Une autre mesure du PLFSS vise à accorder un crédit d’impôt et à sélectionner des contrats spécifiques pour les plus de 65 ans ce qui dégradera encore un peu plus la solidarité intergénérationnelle et réduira la concurrence dans l’assurance santé complémentaire. Après la généralisation par le bas des contrats collectifs à tous les salariés qui entrera en application le 1er janvier prochain, 4 millions d’assurés vont quitter le marché des contrats individuels ce qui va surenchérir le coût de ces contrats, majoritairement souscrits par les retraités. Plutôt que de repenser le système de financement pour le rendre plus efficace et solidaire, le gouvernement tente de colmater les brèches d’un système qui ne fait qu’enrichir les organismes complémentaires et appauvrir la couverture du risque en santé des Français.
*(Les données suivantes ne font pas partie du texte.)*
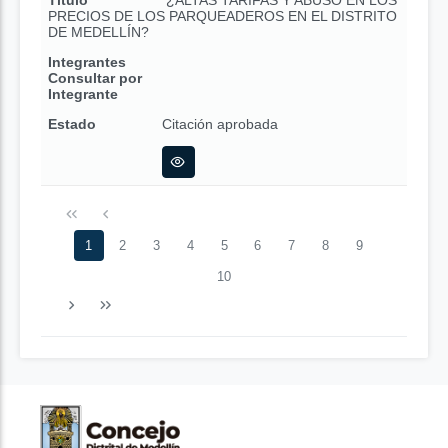
Título
¿ALTAS TARIFAS Y ABUSO EN LOS
PRECIOS DE LOS PARQUEADEROS EN EL DISTRITO
DE MEDELLÍN?
Integrantes
Consultar por
Integrante
Estado
Citación aprobada
1
2
3
4
5
6
7
8
9
10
Dans un environnement économique, social et technologique qui évolue à grande vitesse, l’inaction qui symbolise ce budget social 2016 ne peut que contribuer à la dégradation de la protection sociale des citoyens. Ce budget de la sécurité sociale étant le dernier en plein exercice de ce quinquennat, le Président Hollande a lui-même poser le pronostic de sa politique, la disparition à terme de notre modèle social. Tocqueville parlait de circonstances où il y avait « des résistances honnêtes et des rebellions légitimes». 

Frédéric Bizard

* Projet de Loi de Financement de la Sécurité Sociale en cours d’examen à l’Assemblée Nationale

** «Politique de santé : réussir le changement », Editions Dunod, Septembre 2015, p154-157, proposition 27- Disponible ici

Frédéric Bizard

Frédéric Bizard, est un économiste spécialiste des questions de protection sociale et de santé. Il est professeur d'économie affilié à l'ESCP Europe et enseigne aussi à Paris Dauphine. Il est Président fondateur de l'Institut Santé.

1 Comment

  1. Bien d’accord sur votre analyse économique. La gratuité inflationniste est déresponsabilisante, aliénante. En revanche, je suis septique sur votre vison de la médecine du futur. La médecine n’est ni prédictive ni personnalisée : les médecins ne sont pas des devins, tout au plus des météorologues sanitaires, les nouveaux oracles des data base. La médecine est probabiliste et statistique. Elle n’est pas personnalisée car ni le gène ni le génome ne sont la personne. L’objet objectivable de sciences ne donne pas sens à la subjectivité irreprésentée, celle qui donne ( pour le moment) toute sa force au Sujet.